Currently, probably the most successful refinement procedures use the all atom force-field that focuses on the short range interactions and Monte Carlo minimization. Unfortunately, the methods consume a lot of computer power and can be used only for small protein domains . The authors suggest that the primary bottleneck in a consistent high resolution prediction appears to be the conformational sampling. Insufficient sampling misses the native basin and a false minimum could be selected.
Here we show that by using a combination of a relatively high resolution sampling in a reduced conformational space, with the model selection by an all-atom detailed potentials and a high performance computing, the high resolution structure prediction can be achieved (less than 1.0 Å from native). To get such result the reduced models need to be diverse enough to cover the near-native subset of the conformational space. CABS (CA-CB-Side chain) modeling tool was employed for this purpose [17,18]. CABS model was successfully used by Kolinski-Bujnicki group during the CASP6 (Critical Assessment of Protein Structure Prediction) experiment – the average score of the models submitted by this group was the second best among about 200 groups participating. Interestingly, inspections of the simulation trajectories after publication of the target structures have shown, that there were always better models (frequently much better) than those submitted to the CASP6 server. The lack of specificity of the CABS force field in a 3 Å vicinity of the native structure, was the main reason of the poor model selection. In this range the CABS energy is poorly correlated with RMSD for the majority of proteins. During the CASP6 experiment the group mentioned above, did not have sufficient computer resources for the all-atom refinement. Also, the role of even brief all-atom refinement in the proper model selection was underestimated at that time by the authors. Nevertheless, several submitted models (comparative modeling using CABS) were of very high accuracy, similar to the accuracy of crystallographic structures (detailed results are available at CASP6 website ).

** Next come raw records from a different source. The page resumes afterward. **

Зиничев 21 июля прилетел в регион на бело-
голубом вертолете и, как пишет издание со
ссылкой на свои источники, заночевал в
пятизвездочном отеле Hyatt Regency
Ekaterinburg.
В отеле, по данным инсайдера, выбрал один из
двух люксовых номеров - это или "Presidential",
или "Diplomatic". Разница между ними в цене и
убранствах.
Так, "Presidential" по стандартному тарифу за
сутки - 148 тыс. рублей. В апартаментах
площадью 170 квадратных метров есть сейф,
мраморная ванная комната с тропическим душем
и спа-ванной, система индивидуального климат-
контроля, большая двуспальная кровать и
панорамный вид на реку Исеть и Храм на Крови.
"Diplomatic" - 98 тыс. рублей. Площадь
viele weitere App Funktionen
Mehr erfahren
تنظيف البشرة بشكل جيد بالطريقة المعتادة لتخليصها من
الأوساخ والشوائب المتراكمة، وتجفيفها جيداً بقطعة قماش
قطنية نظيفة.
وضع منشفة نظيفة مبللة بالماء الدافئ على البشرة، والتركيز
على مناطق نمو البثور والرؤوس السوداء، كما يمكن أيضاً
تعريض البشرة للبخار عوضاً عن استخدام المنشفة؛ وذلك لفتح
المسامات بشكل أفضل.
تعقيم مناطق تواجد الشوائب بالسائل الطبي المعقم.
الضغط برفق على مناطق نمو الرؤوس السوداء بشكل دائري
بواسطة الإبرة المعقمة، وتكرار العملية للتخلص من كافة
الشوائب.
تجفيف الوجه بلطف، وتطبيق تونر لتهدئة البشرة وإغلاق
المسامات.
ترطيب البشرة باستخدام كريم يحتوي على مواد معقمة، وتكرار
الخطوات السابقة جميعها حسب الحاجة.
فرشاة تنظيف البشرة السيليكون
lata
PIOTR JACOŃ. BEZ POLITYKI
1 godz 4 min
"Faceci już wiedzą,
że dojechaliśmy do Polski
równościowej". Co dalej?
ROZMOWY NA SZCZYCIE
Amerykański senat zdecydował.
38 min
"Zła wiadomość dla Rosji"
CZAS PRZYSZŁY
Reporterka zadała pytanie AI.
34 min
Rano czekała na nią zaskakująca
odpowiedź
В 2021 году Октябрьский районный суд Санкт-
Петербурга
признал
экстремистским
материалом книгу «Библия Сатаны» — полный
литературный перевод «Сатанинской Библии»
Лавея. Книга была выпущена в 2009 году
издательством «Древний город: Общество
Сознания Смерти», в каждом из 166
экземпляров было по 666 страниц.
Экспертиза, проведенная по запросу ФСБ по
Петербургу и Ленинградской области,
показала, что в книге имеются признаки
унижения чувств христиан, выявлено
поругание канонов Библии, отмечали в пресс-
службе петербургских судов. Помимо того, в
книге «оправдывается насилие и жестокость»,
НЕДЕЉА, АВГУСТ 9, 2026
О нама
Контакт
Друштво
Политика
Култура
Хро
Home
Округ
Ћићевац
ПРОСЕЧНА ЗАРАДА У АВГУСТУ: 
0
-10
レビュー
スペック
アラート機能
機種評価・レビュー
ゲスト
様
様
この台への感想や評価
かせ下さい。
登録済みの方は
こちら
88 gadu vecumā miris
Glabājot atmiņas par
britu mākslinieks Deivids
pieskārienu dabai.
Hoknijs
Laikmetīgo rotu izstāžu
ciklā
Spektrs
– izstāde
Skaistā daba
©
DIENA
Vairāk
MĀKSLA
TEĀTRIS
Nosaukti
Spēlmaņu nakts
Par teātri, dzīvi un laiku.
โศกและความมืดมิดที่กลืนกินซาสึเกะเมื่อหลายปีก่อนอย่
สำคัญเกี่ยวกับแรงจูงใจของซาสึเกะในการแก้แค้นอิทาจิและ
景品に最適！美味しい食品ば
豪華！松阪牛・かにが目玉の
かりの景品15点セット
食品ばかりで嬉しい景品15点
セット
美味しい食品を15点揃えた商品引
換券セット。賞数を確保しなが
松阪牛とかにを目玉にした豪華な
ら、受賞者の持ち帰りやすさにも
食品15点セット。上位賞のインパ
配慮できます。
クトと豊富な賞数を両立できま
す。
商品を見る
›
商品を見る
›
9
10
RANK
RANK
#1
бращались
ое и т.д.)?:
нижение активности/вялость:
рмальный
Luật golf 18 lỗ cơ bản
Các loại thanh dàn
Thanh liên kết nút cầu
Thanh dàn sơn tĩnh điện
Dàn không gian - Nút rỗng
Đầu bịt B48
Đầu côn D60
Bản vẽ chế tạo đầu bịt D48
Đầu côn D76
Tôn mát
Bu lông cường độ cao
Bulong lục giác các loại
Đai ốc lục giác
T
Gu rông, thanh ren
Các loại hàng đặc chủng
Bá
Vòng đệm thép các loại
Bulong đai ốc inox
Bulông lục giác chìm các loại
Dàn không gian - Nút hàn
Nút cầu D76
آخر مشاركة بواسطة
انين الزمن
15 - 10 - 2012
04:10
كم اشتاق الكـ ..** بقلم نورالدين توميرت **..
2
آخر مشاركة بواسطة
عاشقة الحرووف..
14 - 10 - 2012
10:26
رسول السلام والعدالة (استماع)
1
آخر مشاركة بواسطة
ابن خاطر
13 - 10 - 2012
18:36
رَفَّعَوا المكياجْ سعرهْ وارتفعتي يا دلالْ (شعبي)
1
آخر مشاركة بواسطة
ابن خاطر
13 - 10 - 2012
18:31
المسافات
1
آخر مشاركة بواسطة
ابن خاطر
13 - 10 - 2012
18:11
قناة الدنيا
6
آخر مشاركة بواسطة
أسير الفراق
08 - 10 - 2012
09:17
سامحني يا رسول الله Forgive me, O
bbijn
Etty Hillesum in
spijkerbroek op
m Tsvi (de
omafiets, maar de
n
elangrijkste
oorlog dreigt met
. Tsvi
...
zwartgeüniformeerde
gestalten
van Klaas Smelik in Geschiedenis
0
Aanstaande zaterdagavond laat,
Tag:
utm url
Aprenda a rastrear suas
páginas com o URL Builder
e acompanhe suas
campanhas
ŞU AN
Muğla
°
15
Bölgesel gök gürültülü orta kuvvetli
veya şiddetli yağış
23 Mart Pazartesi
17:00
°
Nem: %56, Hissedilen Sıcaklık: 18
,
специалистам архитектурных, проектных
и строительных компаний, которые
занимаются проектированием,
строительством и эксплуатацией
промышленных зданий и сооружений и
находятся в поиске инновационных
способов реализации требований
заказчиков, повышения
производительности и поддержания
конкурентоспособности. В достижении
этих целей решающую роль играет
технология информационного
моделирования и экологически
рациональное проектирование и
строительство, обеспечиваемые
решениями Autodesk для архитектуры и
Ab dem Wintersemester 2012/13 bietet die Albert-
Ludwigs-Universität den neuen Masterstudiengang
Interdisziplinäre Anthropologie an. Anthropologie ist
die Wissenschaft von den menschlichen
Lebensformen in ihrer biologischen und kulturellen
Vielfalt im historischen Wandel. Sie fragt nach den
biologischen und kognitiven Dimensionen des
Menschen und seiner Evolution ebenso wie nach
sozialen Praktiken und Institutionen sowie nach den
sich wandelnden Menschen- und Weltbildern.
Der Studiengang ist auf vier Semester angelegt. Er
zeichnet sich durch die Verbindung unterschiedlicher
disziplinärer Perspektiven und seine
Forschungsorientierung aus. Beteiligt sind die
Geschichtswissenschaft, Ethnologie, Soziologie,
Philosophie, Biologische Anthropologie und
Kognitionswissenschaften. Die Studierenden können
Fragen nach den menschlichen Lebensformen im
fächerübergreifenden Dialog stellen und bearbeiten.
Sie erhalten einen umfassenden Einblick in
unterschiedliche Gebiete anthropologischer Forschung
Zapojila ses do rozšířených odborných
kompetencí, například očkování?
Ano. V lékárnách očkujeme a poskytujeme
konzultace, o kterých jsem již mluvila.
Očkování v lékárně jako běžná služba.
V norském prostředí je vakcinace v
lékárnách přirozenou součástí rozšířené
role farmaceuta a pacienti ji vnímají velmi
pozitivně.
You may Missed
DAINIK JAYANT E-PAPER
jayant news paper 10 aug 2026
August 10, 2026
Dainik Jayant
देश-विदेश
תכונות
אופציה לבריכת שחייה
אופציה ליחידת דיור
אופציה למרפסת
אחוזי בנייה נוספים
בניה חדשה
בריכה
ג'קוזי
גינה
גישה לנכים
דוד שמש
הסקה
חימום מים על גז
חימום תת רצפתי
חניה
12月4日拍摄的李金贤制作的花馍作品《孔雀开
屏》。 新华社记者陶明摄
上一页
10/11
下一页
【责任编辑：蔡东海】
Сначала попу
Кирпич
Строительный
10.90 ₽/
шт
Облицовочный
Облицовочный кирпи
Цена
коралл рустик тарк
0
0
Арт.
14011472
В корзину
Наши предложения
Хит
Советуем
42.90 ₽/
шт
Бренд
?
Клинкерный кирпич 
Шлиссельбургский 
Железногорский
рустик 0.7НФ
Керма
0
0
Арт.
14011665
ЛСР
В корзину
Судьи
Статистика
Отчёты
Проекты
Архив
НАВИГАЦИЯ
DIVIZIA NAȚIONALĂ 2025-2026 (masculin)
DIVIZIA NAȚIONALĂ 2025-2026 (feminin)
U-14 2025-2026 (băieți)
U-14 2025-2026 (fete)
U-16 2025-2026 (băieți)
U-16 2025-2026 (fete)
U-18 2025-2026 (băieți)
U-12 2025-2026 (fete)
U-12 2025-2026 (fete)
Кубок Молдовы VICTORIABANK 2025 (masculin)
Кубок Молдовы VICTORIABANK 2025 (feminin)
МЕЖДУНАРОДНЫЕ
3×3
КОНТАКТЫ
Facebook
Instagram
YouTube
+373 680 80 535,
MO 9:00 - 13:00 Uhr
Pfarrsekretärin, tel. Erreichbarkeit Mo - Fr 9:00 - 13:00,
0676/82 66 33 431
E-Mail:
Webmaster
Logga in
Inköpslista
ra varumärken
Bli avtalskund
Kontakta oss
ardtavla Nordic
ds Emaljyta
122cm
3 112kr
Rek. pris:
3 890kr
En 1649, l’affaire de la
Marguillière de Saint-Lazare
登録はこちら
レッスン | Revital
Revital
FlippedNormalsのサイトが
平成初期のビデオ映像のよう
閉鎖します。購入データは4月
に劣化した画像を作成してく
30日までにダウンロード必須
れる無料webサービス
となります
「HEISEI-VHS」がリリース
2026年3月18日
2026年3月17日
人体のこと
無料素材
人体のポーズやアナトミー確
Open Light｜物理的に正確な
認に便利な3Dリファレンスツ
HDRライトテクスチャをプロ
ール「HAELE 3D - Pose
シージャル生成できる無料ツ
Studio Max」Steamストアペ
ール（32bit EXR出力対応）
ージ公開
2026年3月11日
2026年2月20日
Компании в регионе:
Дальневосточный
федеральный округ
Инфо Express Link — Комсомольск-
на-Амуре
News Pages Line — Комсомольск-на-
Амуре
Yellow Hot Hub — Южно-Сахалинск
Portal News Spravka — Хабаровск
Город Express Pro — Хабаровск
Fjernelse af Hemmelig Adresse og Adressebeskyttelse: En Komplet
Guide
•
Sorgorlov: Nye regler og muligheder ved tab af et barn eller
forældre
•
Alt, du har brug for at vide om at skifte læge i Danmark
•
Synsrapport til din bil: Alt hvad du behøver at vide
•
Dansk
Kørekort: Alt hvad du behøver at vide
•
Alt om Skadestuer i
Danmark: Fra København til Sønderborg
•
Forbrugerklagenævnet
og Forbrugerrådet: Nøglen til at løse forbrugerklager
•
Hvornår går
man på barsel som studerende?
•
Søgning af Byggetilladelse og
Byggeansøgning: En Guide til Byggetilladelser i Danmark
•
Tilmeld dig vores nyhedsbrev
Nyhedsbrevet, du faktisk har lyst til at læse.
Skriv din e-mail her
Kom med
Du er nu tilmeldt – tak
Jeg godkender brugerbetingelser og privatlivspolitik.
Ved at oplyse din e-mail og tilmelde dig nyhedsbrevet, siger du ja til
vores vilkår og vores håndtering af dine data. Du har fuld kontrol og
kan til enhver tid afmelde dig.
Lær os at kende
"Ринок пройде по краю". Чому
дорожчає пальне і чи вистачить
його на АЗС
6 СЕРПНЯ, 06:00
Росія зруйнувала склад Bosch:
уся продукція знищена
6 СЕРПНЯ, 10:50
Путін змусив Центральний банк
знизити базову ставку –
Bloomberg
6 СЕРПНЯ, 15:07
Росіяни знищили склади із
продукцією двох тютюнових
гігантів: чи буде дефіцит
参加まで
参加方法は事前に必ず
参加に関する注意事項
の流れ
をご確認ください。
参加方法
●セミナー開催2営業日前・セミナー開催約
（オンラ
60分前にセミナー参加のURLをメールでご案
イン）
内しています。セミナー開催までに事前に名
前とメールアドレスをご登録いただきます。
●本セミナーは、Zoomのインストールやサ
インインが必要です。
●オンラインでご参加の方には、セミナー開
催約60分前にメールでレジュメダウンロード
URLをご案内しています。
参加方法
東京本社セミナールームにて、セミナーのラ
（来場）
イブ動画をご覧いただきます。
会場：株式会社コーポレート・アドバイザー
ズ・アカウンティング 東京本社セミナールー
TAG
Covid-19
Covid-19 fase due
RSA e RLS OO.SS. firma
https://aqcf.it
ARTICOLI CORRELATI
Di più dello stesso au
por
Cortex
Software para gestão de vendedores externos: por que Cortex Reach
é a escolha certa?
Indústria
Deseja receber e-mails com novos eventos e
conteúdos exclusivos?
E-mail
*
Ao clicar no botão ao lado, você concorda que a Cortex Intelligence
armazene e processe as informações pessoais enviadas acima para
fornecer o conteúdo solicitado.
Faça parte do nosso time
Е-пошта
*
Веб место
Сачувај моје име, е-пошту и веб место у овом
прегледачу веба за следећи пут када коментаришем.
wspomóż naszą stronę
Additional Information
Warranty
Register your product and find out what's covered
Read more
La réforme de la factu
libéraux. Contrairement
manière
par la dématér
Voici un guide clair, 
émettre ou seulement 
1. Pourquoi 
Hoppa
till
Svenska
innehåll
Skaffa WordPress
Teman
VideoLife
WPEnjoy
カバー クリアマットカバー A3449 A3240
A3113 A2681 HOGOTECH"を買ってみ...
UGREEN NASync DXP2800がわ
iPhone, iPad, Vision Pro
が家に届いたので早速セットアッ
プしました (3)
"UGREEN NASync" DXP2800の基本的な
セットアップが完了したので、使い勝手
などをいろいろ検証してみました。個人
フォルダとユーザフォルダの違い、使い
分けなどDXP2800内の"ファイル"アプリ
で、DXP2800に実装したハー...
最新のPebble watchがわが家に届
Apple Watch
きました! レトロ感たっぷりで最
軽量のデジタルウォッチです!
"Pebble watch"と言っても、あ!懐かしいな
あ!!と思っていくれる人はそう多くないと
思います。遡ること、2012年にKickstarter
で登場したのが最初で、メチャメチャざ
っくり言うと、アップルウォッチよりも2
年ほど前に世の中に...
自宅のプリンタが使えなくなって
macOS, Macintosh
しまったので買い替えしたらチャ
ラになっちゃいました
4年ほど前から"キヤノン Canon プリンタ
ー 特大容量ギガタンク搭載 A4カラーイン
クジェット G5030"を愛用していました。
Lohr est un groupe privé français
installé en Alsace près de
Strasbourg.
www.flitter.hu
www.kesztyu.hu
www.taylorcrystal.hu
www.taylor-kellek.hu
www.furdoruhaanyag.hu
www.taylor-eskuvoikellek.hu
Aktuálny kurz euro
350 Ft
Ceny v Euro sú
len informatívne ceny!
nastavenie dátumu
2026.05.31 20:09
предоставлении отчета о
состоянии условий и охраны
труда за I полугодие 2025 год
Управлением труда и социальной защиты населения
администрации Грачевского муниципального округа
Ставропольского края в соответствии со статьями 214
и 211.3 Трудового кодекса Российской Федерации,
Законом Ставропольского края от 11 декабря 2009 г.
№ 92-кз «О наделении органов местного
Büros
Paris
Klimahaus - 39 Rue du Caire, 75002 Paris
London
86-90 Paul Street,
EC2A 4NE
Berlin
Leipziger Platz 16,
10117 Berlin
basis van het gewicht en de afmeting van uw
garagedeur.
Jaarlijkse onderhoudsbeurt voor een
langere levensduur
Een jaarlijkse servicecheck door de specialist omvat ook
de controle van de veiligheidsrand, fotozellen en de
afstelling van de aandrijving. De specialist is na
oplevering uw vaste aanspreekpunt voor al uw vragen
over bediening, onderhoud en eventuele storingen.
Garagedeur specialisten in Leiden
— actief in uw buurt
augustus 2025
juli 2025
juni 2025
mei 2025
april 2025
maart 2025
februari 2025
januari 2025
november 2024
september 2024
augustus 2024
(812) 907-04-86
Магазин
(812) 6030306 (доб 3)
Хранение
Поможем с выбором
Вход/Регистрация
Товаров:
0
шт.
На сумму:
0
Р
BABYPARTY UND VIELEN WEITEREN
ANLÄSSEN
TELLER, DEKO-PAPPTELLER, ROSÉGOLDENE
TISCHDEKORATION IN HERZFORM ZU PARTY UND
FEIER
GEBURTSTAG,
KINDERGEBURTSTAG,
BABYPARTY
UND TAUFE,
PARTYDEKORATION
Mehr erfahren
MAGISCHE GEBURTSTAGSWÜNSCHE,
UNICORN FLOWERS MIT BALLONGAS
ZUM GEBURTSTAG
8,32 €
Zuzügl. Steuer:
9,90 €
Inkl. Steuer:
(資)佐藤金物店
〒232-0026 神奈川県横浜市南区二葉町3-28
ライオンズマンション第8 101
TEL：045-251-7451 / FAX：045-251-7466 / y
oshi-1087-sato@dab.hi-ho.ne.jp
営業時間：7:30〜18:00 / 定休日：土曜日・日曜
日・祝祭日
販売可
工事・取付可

In the present work we have demonstrated that a short, all-atom minimization with fixed Cα positions can properly rank-order large sets of near native decoys generated by CABS. In this context it becomes apparent that critical for the high-resolution protein structure prediction is ability to generate sets of models that contain some near-native structures. In comparative modeling with CABS, it could be achieved by using restraints extracted from various templates with alternative alignments in the uncertain regions. To our knowledge, that's the first approach enabling a meaningful refinement of large protein domains. The procedure proposed here may also work for small proteins in the template-free modeling. In such cases very large and diverse sets of decoys need to be generated and properly clustered before the all-atom based model selection. To further evaluate the proposed method for model assessment and ranking, we also performed tests on models generated by MODELLER  – probably the most popular, versatile and quite accurate computational tool for comparative modeling. Such models are collected in the MOULDER testing set  – a comprehensive and well evaluated, present-day decoy set. Numerous state-of-the-art methods for model selection were tested using this set. Our method performed similarly well, or even better than majority of the other methods. Very rigorous criteria of the model ranking assessments were used to make this comparison.